Any minerals exploitation agreement over a $500 million threshold in Kenya will be subject to approval by parliament after a new law comes into force.
The Natural Resources Bill 2015 to be debated by Parliament will require for mineral extraction rights granted to investors under national or county legislation to be ratified.
The objective is to enable parliament to ascertain whether the right to exploit a natural resource through a permit or other authorisation was issued in accordance with the requirements of national or county government legislation.
Majority leader Aden Duale said each Cabinet Secretary will establish and maintain a register of agreements relating to natural resources and other transactions that have been ratified.
"The register shall be maintained in electronic format and any member of the public may inspect it without the payment of any fee," states section 11(2) of the Bill. The authenticated printout of the agreement will be obtained from the concerned Cabinet Secretary upon making a request and paying reasonable fee.

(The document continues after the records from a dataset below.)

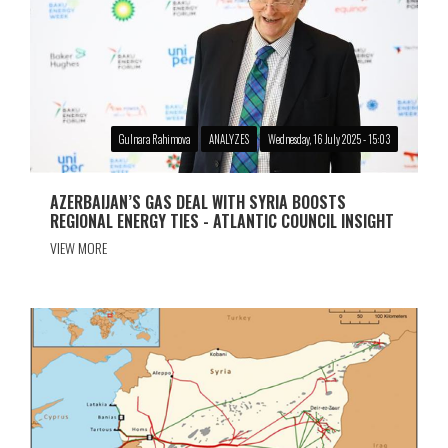
Gulnara Rahimova
ANALYZES
Wednesday, 16 July 2025 - 15:03
AZERBAIJAN’S GAS DEAL WITH SYRIA BOOSTS
REGIONAL ENERGY TIES - ATLANTIC COUNCIL INSIGHT
VIEW MORE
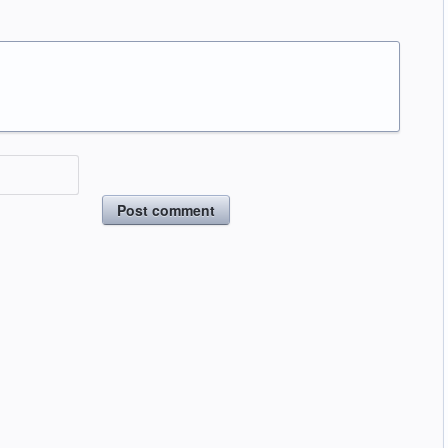
Post comment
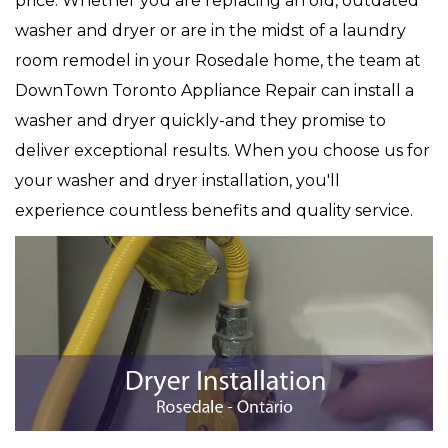
price. Whether you are replacing an old, outdated
washer and dryer or are in the midst of a laundry
room remodel in your Rosedale home, the team at
DownTown Toronto Appliance Repair can install a
washer and dryer quickly-and they promise to
deliver exceptional results. When you choose us for
your washer and dryer installation, you'll
experience countless benefits and quality service.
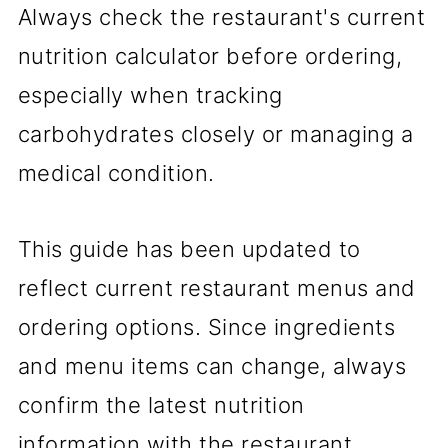
Always check the restaurant's current
nutrition calculator before ordering,
especially when tracking
carbohydrates closely or managing a
medical condition.
This guide has been updated to
reflect current restaurant menus and
ordering options. Since ingredients
and menu items can change, always
confirm the latest nutrition
information with the restaurant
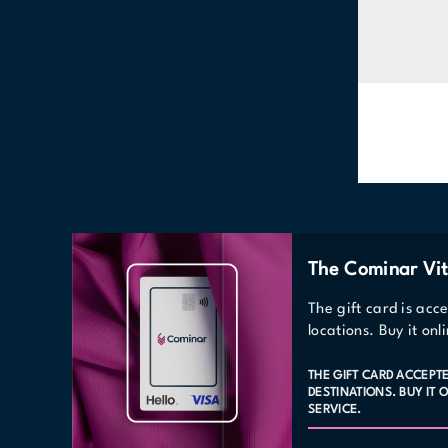
The Cominar Vit
The gift card is acc
locations. Buy it on
THE GIFT CARD ACCEPT
DESTINATIONS. BUY IT
SERVICE.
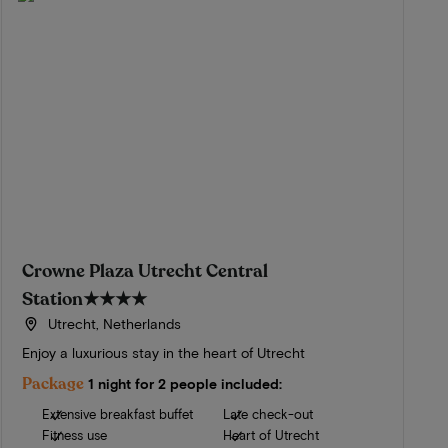
Crowne Plaza Utrecht Central
Station
★★★★
Utrecht, Netherlands
Enjoy a luxurious stay in the heart of Utrecht
Package
1 night for 2 people included:
Extensive breakfast buffet
Late check-out
Fitness use
Heart of Utrecht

The Cabinet Secretary responsible for a natural resource will on an annual basis publish a report summarising agreements submitted and the status of ratification of transactions.
It is feared the Bill may trigger disputes between investors, county governments and parliament especially when a county approves an investment deal but parliament declines to ratify it.
The Bill covers extraction of crude oil and natural gas (hydrocarbons) after approval of a field development plan covering flow pipelines with other output facilities. Other transactions include extraction of hydrocarbons and minerals in wildlife conservation areas or other protected areas.
It covers extracting water in Kenya's territorial sea and underground steam in conservation or protected areas. Excision or change of boundaries of gazetted national park or wildlife protection areas will be ratified.